Mais le scepticisme, la morosité reviendront très
vite. L'opinion rangera la nouvelle politique parmi les multiples
promesses faites et non tenues. Même si des experts
ou responsables de projets se donnent beaucoup de mal pour
avancer, nul n'en saura rien. Le champ sera de nouveau libre
pour les critiques, c'est-à-dire aussi pour ceux qui
veulent faire le lit des impérialismes économiques
et industriels extra-européens.
L'équation économique et politique à
résoudre est simple. Pour relancer l'innovation industrielle,
scientifique, culturelle, il faut de l'argent, beaucoup d'argent.

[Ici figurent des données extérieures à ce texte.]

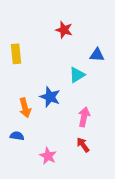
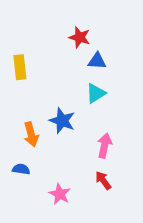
blue triangle: (97, 55) -> (97, 61), moved

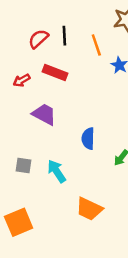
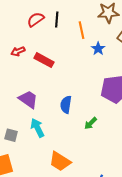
red rectangle: (55, 72) -> (44, 60), moved
purple trapezoid: (44, 114) -> (28, 99), moved
gray square: (23, 166) -> (11, 135), moved

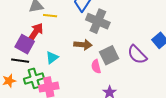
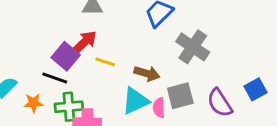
yellow line: (50, 16) -> (105, 62), moved
gray cross: (98, 21) -> (193, 47), moved
cyan triangle: (52, 58) -> (135, 101), moved, size x1.5

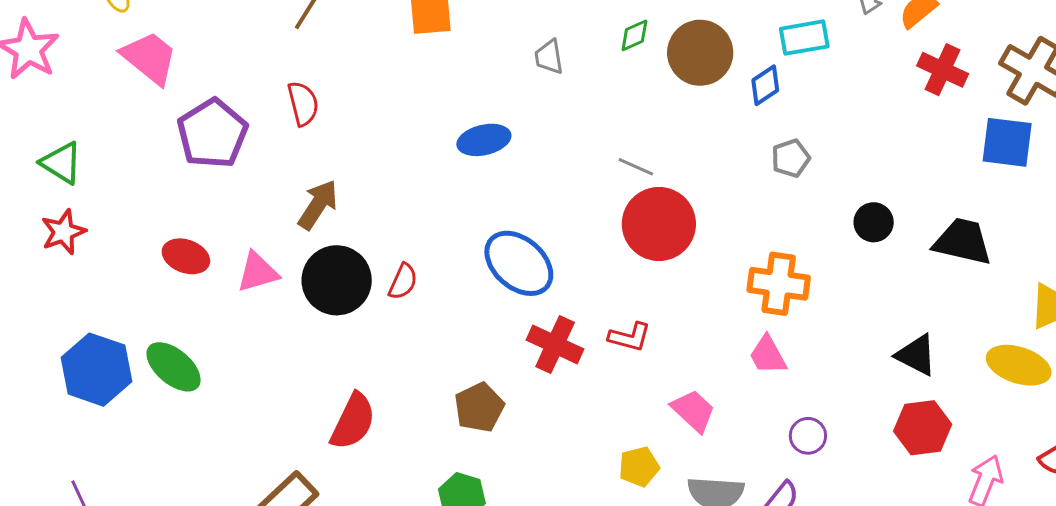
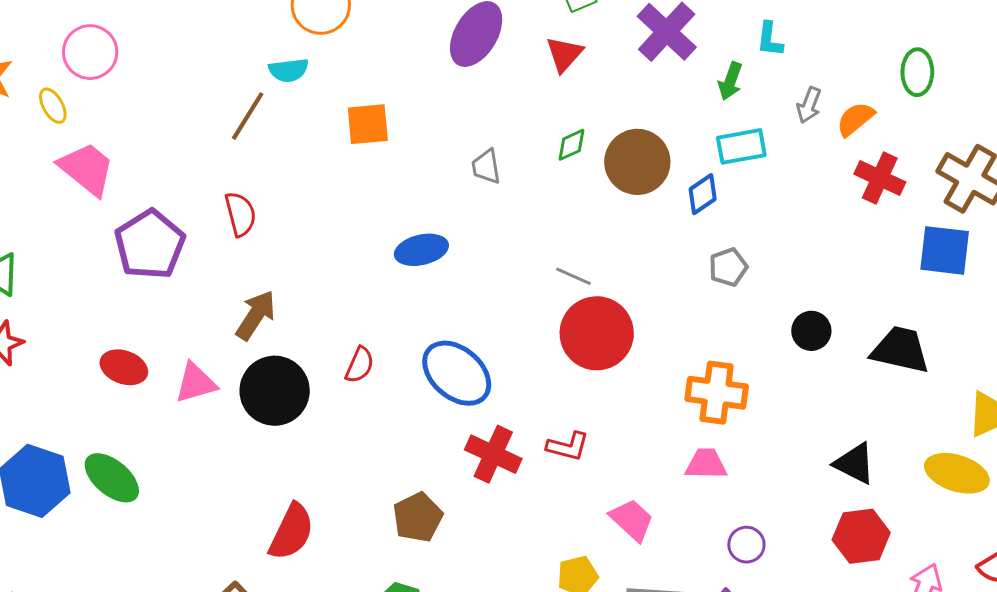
red semicircle: (403, 282) -> (360, 365), moved
pink trapezoid: (768, 355) -> (706, 464), turned 120

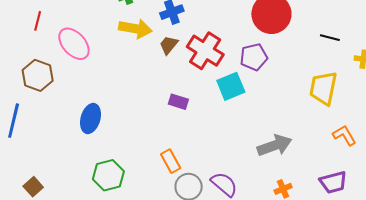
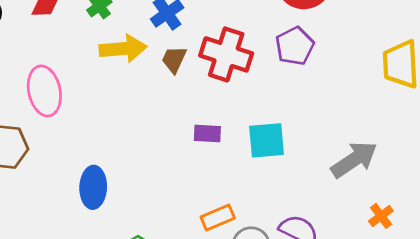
pink ellipse: (74, 44) -> (44, 91), turned 44
cyan square: (231, 86) -> (267, 140), moved, turned 32
orange rectangle: (171, 161) -> (218, 218), turned -70

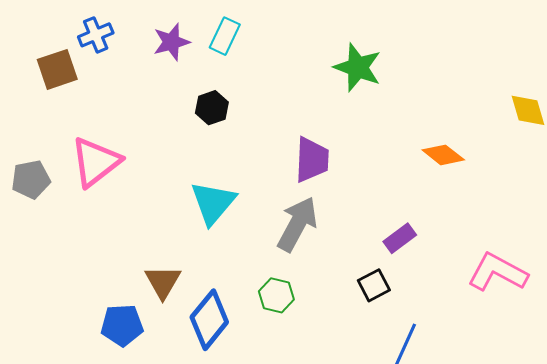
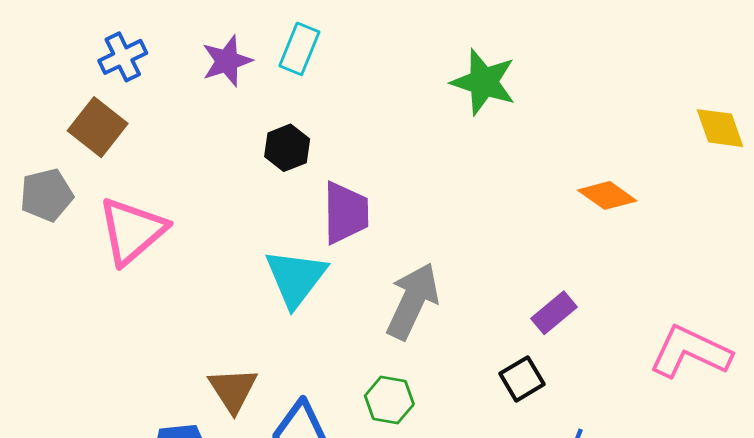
brown square: (57, 69) -> (98, 127), moved, turned -30
purple trapezoid: (312, 160) -> (346, 213), moved
gray pentagon: (31, 179) -> (47, 195), moved

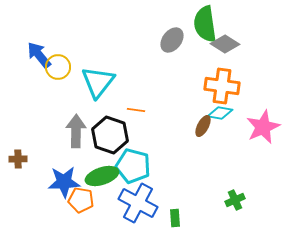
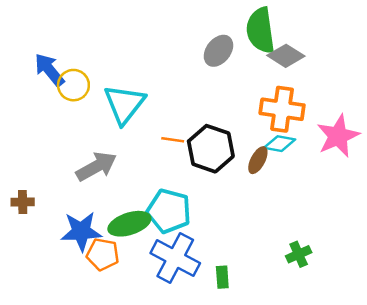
pink star: (263, 127) -> (338, 136), moved
gray arrow: (76, 131) -> (96, 166), turned 60
black hexagon: (110, 135) -> (211, 149), moved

Il faut aussi beaucoup d'enthousiasme. L'un et l'autre ne
viendront pas de nulle part, mais seulement des sacrifices
que les citoyens et les entreprises accepteront de consentir,
en prélevant sur leurs consommations matérielles
et leurs ressources intellectuelles et affectives.
Pour cela, il faut qu'ils puissent se voir proposer de grands
objectifs, où ils auront un investissement personnel
à faire et même des rôles concrets de plus
en plus grands à jouer.
Ces grands objectifs doivent être visualisables et identifiables.
Il faut, comme le font les grands programmes spatiaux, qu'ils
s'accompagnent d'un immense appel à l'imaginaire. Il
faut aussi qu'ils s'accompagnent de débats et fassent
appel aux apports de chacun, notamment des populations scolaires
et universitaires.
Ceci même et à plus forte raison si les thèmes
paraissent très techniques. On voit comment les biocarburants,
les énergies renouvelables ou la robotique intelligente
sont devenus dans d'autres pays de véritables objectifs
de civilisation, provoquant une implication générale
de nombreux citoyens, notamment de jeunes. Il faudra faire
la même chose en France. Nous en reparlerons.
Note
( 1)
On présente systématiquement le prétendu
échec du Plan Calcul (1967-1973) comme preuve de l'incapacité
de l'Etat à définir des politiques viables dans
les hautes technologies. Mais c'est oublier que le Plan Calcul
aurait réussi si les gouvernements ayant succédé
à ceux de De Gaulle et de Georges Pompidou n'avait
pas sciemment cédé à la pression du patronat
français traditionnel qui refusait toute innovation
technologique. L'entreprise européenne Unidata qui
était le produit du Plan Calcul, si elle n'avait pas
été sabordée par le retrait de la France,
serait sans doute aujourd'hui l'équivalent d'Airbus.